Sie begrüßten sich herzlich und lagen sich in den Armen.
»Entschuldige, Toni! Aber du kennst ja mein Temperament. Du bist jetzt verheiratet. Nicht, daß deine Frau eifersüchtig wird.«
»Da mußt dir keine Gedanken machen, Rosa.«
Anna trat neben ihren Mann. Toni legte den Arm um sie.
»Des i meine Anna! Meine liebe, liebe Anna! Meine Hüttenwirtin! Die Flachlandindianerin, die sich in die Berge verliebt hat und geblieben ist.«
Die beiden Frauen begrüßten sich.
»Ich war richtig gespannt auf dich. Der Toni hat mir ja im Brief viel geschrieben. Leider konnte ich nicht zur Hochzeit kommen. Da war ich gerade im Ausland. Ich freue mich, dich endlich kennenzulernen.«
»Ich mich auch, Rosalie!«
»Sag auch Rosa zu mir! Die Rosalie, die habe ich daheim bei den Eltern zurückgelassen.«
Anna schaute Rosa in die Augen. Sah sie da einen Hauch von Kummer?

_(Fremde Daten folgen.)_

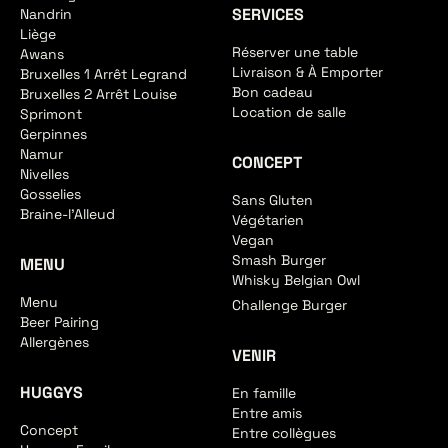
SERVICES
Nandrin
Liège
Réserver une table
Awans
Livraison & À Emporter
Bruxelles 1 Arrêt Legrand
Bon cadeau
Bruxelles 2 Arrêt Louise
Location de salle
Sprimont
Gerpinnes
Namur
CONCEPT
Nivelles
Gosselies
Sans Gluten
Braine-l'Alleud
Végétarien
Vegan
Smash Burger
MENU
Whisky Belgian Owl
Menu
Challenge Burger
Beer Pairing
Allergènes
VENIR
HUGGYS
En famille
Entre amis
Concept
Entre collègues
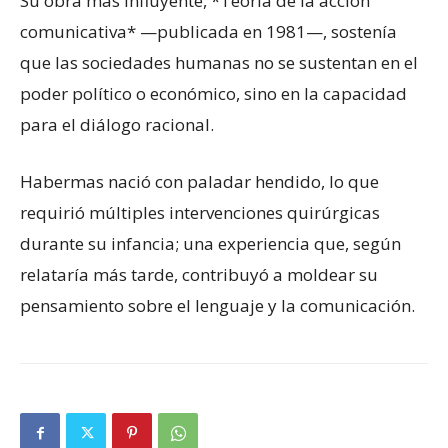
Su obra más influyente, *Teoría de la acción
comunicativa* —publicada en 1981—, sostenía
que las sociedades humanas no se sustentan en el
poder político o económico, sino en la capacidad
para el diálogo racional.
Habermas nació con paladar hendido, lo que
requirió múltiples intervenciones quirúrgicas
durante su infancia; una experiencia que, según
relataría más tarde, contribuyó a moldear su
pensamiento sobre el lenguaje y la comunicación.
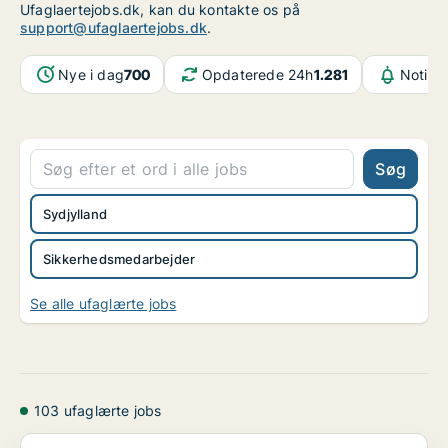
Ufaglaertejobs.dk, kan du kontakte os på
support@ufaglaertejobs.dk
.
Nye i dag
700
Opdaterede 24h
1.281
Notifik
Søg
Sydjylland
Sikkerhedsmedarbejder
Se alle ufaglærte jobs
103 ufaglærte jobs
Senior Engineer - Automation & OT Security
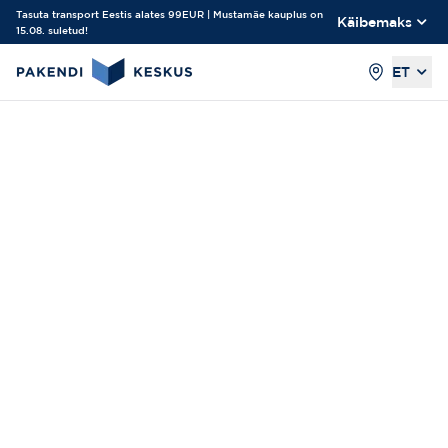
Tasuta transport Eestis alates 99EUR | Mustamäe kauplus on
Käibemaks
15.08. suletud!
ET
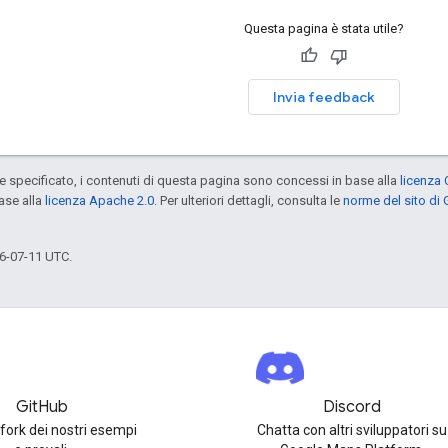
Questa pagina è stata utile?
Invia feedback
specificato, i contenuti di questa pagina sono concessi in base alla
licenza 
ase alla
licenza Apache 2.0
. Per ulteriori dettagli, consulta le
norme del sito di
6-07-11 UTC.
GitHub
Discord
 fork dei nostri esempi
Chatta con altri sviluppatori su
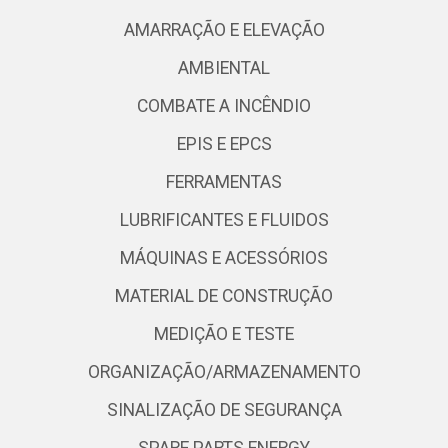
AMARRAÇÃO E ELEVAÇÃO
AMBIENTAL
COMBATE A INCÊNDIO
EPIS E EPCS
FERRAMENTAS
LUBRIFICANTES E FLUIDOS
MÁQUINAS E ACESSÓRIOS
MATERIAL DE CONSTRUÇÃO
MEDIÇÃO E TESTE
ORGANIZAÇÃO/ARMAZENAMENTO
SINALIZAÇÃO DE SEGURANÇA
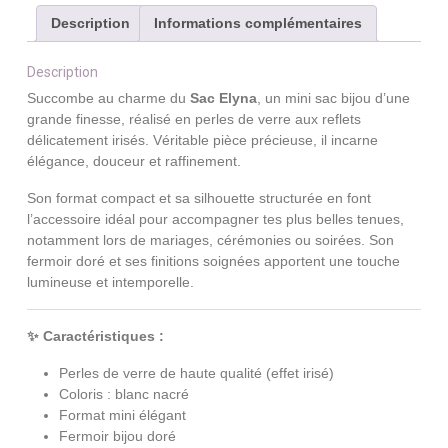
Description
Informations complémentaires
Description
Succombe au charme du
Sac Elyna
, un mini sac bijou d’une
grande finesse, réalisé en perles de verre aux reflets
délicatement irisés. Véritable pièce précieuse, il incarne
élégance, douceur et raffinement.
Son format compact et sa silhouette structurée en font
l’accessoire idéal pour accompagner tes plus belles tenues,
notamment lors de mariages, cérémonies ou soirées. Son
fermoir doré et ses finitions soignées apportent une touche
lumineuse et intemporelle.
✨ Caractéristiques :
Perles de verre de haute qualité (effet irisé)
Coloris : blanc nacré
Format mini élégant
Fermoir bijou doré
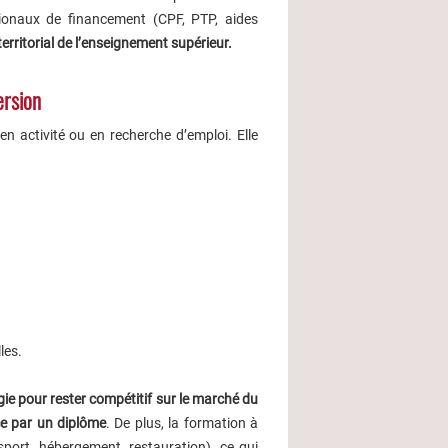
ationaux de financement (CPF, PTP, aides
 territorial de l’enseignement supérieur.
ersion
n activité ou en recherche d’emploi. Elle
les.
gie pour rester compétitif sur le marché du
ce par un diplôme
. De plus, la formation à
port, hébergement, restauration), ce qui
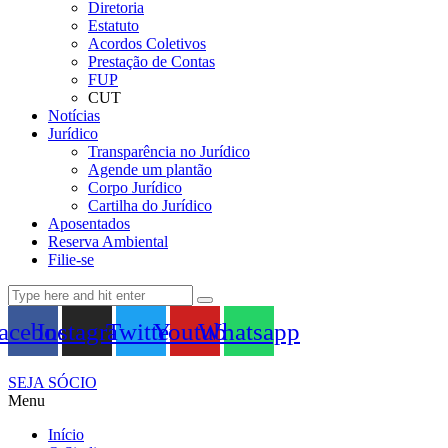
Diretoria
Estatuto
Acordos Coletivos
Prestação de Contas
FUP
CUT
Notícias
Jurídico
Transparência no Jurídico
Agende um plantão
Corpo Jurídico
Cartilha do Jurídico
Aposentados
Reserva Ambiental
Filie-se
acebook
Instagram
Twitter
Youtube
Whatsapp
SEJA SÓCIO
Menu
Início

»Wo sind denn deine Freundinnen? Meine Mutter hat angerufen und gesagt, daß du drei Freundinnen mitbringen wirst. Sind die doch drunten auf der Oberländer Alm geblieben?«
Rosa schüttelte den Kopf und lachte.
»Weißt du, auf die trifft der Ausdruck Flachlandindianerinnen gut zu. Denen geht schnell die Puste aus. Wir singen von den Bergen, aber Bergtouren, das ist nicht so ihr Ding. Sie gehen auch schon mal in die Berge, aber am liebsten per Seilbahn. Wandern und kraxeln, dafür konnte ich sie bisher noch nicht begeistern. Na ja, vielleicht kann ich sie irgendwann doch dafür begeistern. Ich hoffe, daß der Aufenthalt hier in Waldkogel und bei dir in der Berghütte dazu beiträgt.«
In diesem Augenblick schleppten sich Pam, Trixi und Nancy die letzten Meter bis zur Terrasse der Berghütte. Dort stellten sie ihre Instrumentenkästen ab, ließen ihre Rucksäcke auf den Boden fallen, dann sanken sie, nach Atem ringend, auf die Stühle.
»Rosa! Wie konntest du uns das antun?« keuchte Pamela.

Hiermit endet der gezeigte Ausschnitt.